### Aim of the exercise
Locate the word "actriz" in the data below, then copy every line that holds it.

### Provided entries
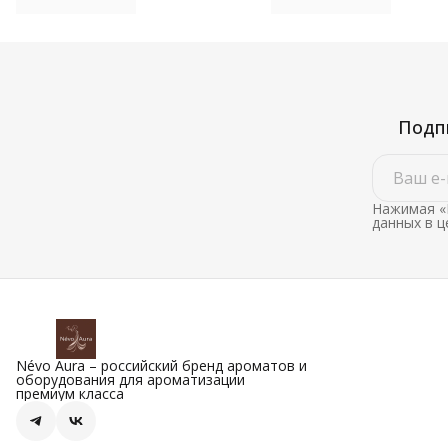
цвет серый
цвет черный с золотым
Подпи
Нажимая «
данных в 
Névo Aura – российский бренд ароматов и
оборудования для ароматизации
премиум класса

...

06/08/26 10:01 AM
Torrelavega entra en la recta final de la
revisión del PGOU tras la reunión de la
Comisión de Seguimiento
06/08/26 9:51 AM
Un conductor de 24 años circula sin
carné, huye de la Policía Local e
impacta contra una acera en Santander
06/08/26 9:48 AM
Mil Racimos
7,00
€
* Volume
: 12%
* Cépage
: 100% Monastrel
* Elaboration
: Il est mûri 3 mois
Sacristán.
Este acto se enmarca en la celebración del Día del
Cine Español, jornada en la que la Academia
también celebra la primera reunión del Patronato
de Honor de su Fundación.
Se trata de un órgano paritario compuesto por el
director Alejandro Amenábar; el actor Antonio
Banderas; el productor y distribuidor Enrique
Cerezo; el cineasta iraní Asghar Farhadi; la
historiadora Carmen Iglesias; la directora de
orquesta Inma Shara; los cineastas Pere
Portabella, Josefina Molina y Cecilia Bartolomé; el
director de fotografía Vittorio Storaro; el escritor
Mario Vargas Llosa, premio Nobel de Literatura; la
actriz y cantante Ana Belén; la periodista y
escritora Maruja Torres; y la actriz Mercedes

### Solution to this exercise
actriz y cantante Ana Belén; la periodista y
escritora Maruja Torres; y la actriz Mercedes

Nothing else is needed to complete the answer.